While Ramu delves deep in the architectural detailing, photographer Joginder Singh trains his camera on the communion between the buildings and the surrounding landscape. These are not random shots. Each photo sums up what the author and photographer have experienced within a structure and what they have learnt about it their research.
This is not a touristy, coffee table book. It has emerged out of the concern that Ramu has for vanishing vestiges of history. Through this book he has visited the past to make us understand just how deeply insightful master craftsmen and visionaries were in building structures that remain meaningful to their surroundings till date, in contrast with the buildings of today which are estranged from the past and the present in their hurry to look futuristic.
Every picture says something important. The yellow exterior of the Sri Subramanyaswami temple at Kochu Ollur has been shot in a tranquil moment and we see patches of sunlight nestling on the walls, a man curled up in sleep under a sheltering eave and the temple edifice letting in glimpses of the palms just beyond its walls. Just this one picture captures the complete harmony between man, architecture and nature.
According to Ramu, Kerala's architecture represents a perfect example of proportion, geometry and simplicity. The extensive use of timber in these structures happened he says, because of Kerala's natural reserve of forests. And slowly as time went by, the simple plan and shapes of early Kerala architecture "got refined in detail and scale."
Ramu also points out that "much before Corbusier in the modern era evolved a proportion for building based on the human scale, one sees (in Kerala) buildings being made in scale with the human body to create a form in balance with man."
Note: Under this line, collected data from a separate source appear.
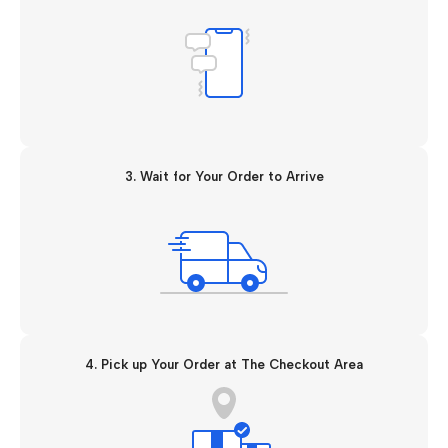
3. Wait for Your Order to Arrive
4. Pick up Your Order at The Checkout Area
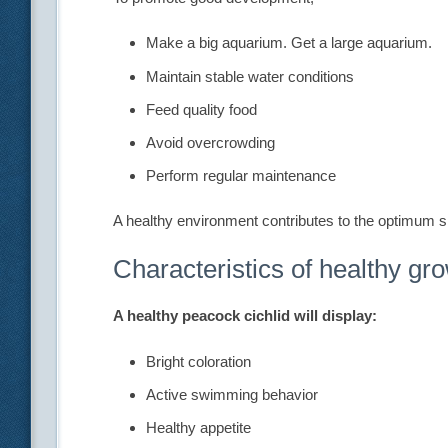
Make a big aquarium. Get a large aquarium.
Maintain stable water conditions
Feed quality food
Avoid overcrowding
Perform regular maintenance
A healthy environment contributes to the optimum si
Characteristics of healthy gr
A healthy peacock cichlid will display:
Bright coloration
Active swimming behavior
Healthy appetite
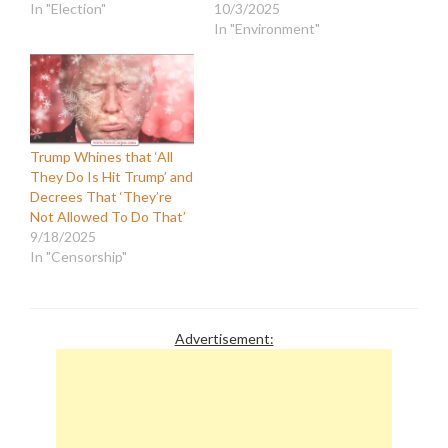
In "Election"
10/3/2025
In "Environment"
Trump Whines that ‘All
They Do Is Hit Trump’ and
Decrees That ‘They’re
Not Allowed To Do That’
9/18/2025
In "Censorship"
Advertisement:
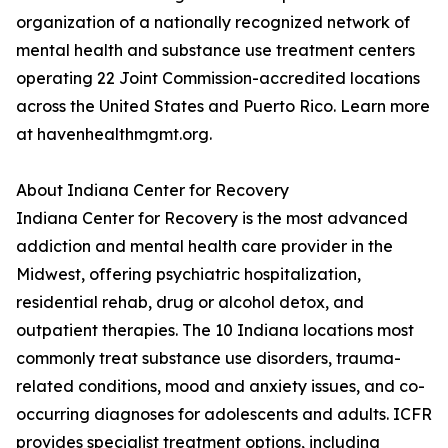
organization of a nationally recognized network of
mental health and substance use treatment centers
operating 22 Joint Commission-accredited locations
across the United States and Puerto Rico. Learn more
at havenhealthmgmt.org.
About Indiana Center for Recovery
Indiana Center for Recovery is the most advanced
addiction and mental health care provider in the
Midwest, offering psychiatric hospitalization,
residential rehab, drug or alcohol detox, and
outpatient therapies. The 10 Indiana locations most
commonly treat substance use disorders, trauma-
related conditions, mood and anxiety issues, and co-
occurring diagnoses for adolescents and adults. ICFR
provides specialist treatment options, including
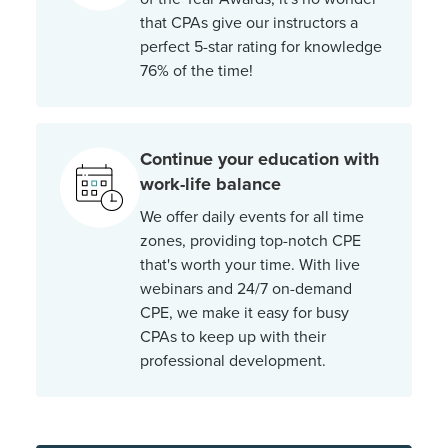
that CPAs give our instructors a
perfect 5-star rating for knowledge
76% of the time!
Continue your education with
work-life balance
We offer daily events for all time
zones, providing top-notch CPE
that's worth your time. With live
webinars and 24/7 on-demand
CPE, we make it easy for busy
CPAs to keep up with their
professional development.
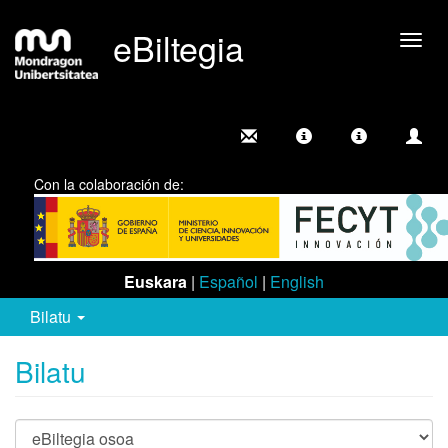
eBiltegia
Camb
nave
Con la colaboración de:
Euskara
|
Español
|
English
Bilatu
Bilatu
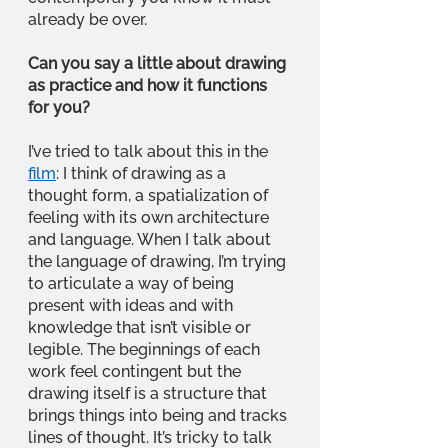
already be over.
Can you say a little about drawing 
as practice and how it functions 
for you?
I’ve tried to talk about this in the 
film
: I think of drawing as a 
thought form, a spatialization of 
feeling with its own architecture 
and language. When I talk about 
the language of drawing, I’m trying 
to articulate a way of being 
present with ideas and with 
knowledge that isn’t visible or 
legible. The beginnings of each 
work feel contingent but the 
drawing itself is a structure that 
brings things into being and tracks 
lines of thought. It’s tricky to talk 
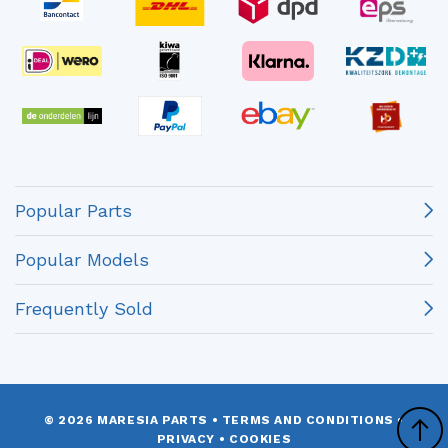
Popular Parts
Popular Models
Frequently Sold
© 2026 MARESIA PARTS
•
TERMS AND CONDITIONS
•
PRIVACY
•
COOKIES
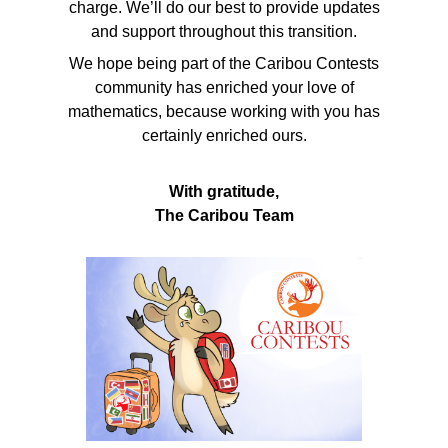
charge. We’ll do our best to provide updates
and support throughout this transition.
We hope being part of the Caribou Contests
community has enriched your love of
mathematics, because working with you has
certainly enriched ours.
With gratitude,
The Caribou Team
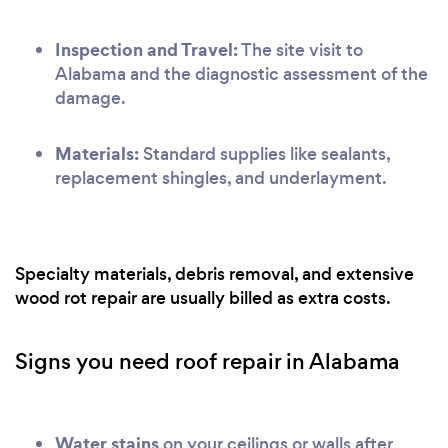
Inspection and Travel:
The site visit to
Alabama and the diagnostic assessment of the
damage.
Materials:
Standard supplies like sealants,
replacement shingles, and underlayment.
Specialty materials, debris removal, and extensive
wood rot repair are usually billed as extra costs.
Signs you need roof repair in Alabama
Water stains
on your ceilings or walls after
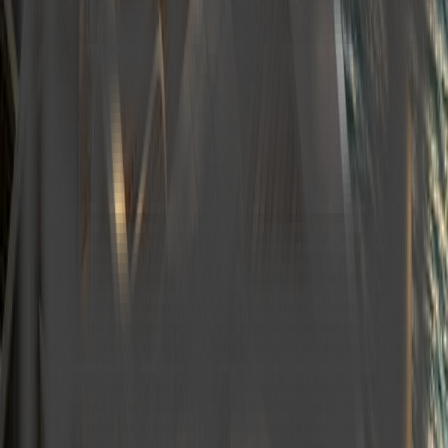
Pelease Select
Finish Date *
Please Select
Travel Time *
Select
Guests *
−
+
1
Port of Origin *
Port of Landing *
Email *
PhoneNumber *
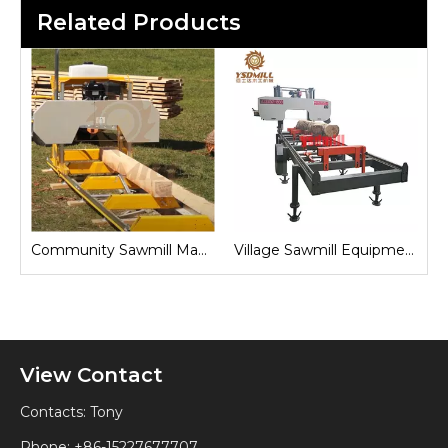
Related Products
Sawmill for Local Lumber Production
Community Sawmill Machine
Village Sawmill Equipment
View Contact
Contacts: Tony
Phone: +86-15227677707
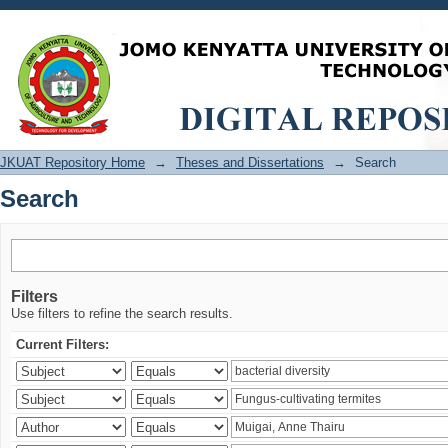
Search
JKUAT Repository Home
→
Theses and Dissertations
→
Search
Search
Filters
Use filters to refine the search results.
Current Filters:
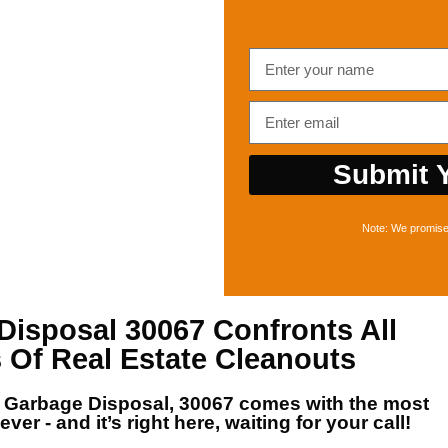
Submit Y
Note: We promise 
Disposal 30067
Confronts All
 Of Real Estate Cleanouts
r
Garbage Disposal, 30067
comes with the most
ver - and it’s right here, waiting for your call!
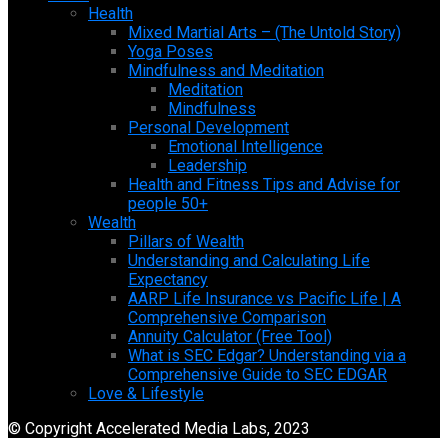
Health
Mixed Martial Arts – (The Untold Story)
Yoga Poses
Mindfulness and Meditation
Meditation
Mindfulness
Personal Development
Emotional Intelligence
Leadership
Health and Fitness Tips and Advise for
people 50+
Wealth
Pillars of Wealth
Understanding and Calculating Life
Expectancy
AARP Life Insurance vs Pacific Life | A
Comprehensive Comparison
Annuity Calculator (Free Tool)
What is SEC Edgar? Understanding via a
Comprehensive Guide to SEC EDGAR
Love & Lifestyle
© Copyright Accelerated Media Labs, 2023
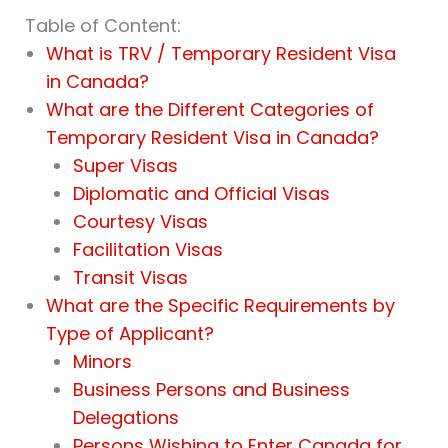
Table of Content:
What is TRV / Temporary Resident Visa
in Canada?
What are the Different Categories of
Temporary Resident Visa in Canada?
Super Visas
Diplomatic and Official Visas
Courtesy Visas
Facilitation Visas
Transit Visas
What are the Specific Requirements by
Type of Applicant?
Minors
Business Persons and Business
Delegations
Persons Wishing to Enter Canada for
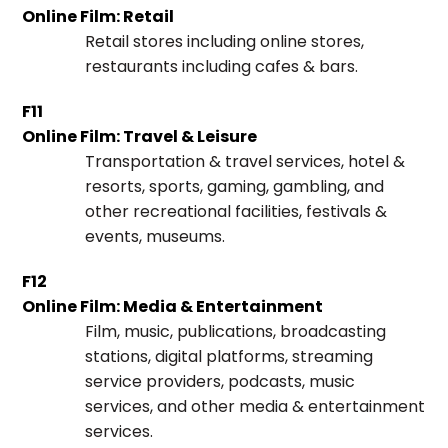
Online Film: Retail
Retail stores including online stores,
restaurants including cafes & bars.
F11
Online Film: Travel & Leisure
Transportation & travel services, hotel &
resorts, sports, gaming, gambling, and
other recreational facilities, festivals &
events, museums.
F12
Online Film: Media & Entertainment
Film, music, publications, broadcasting
stations, digital platforms, streaming
service providers, podcasts, music
services, and other media & entertainment
services.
The perfect symmetry of pagoda like sloping roofs next to silk cotton trees, the drama of towering deepams in expansive courtyards, uncluttered blue skies, a time worn laterite wall with a resident crow resting on its chipped dome, turmeric coated idols, cavernous ceilings with rich details, finely carved columns and rafters, quiet shrines and walls of dancing flames-the-book captures all this and more.
Ramu and Joginder make us realise how impoverished modern design idioms are with their ephemeral glamour and how important it is for architects to build in compliance with natural elements rather than their own ego.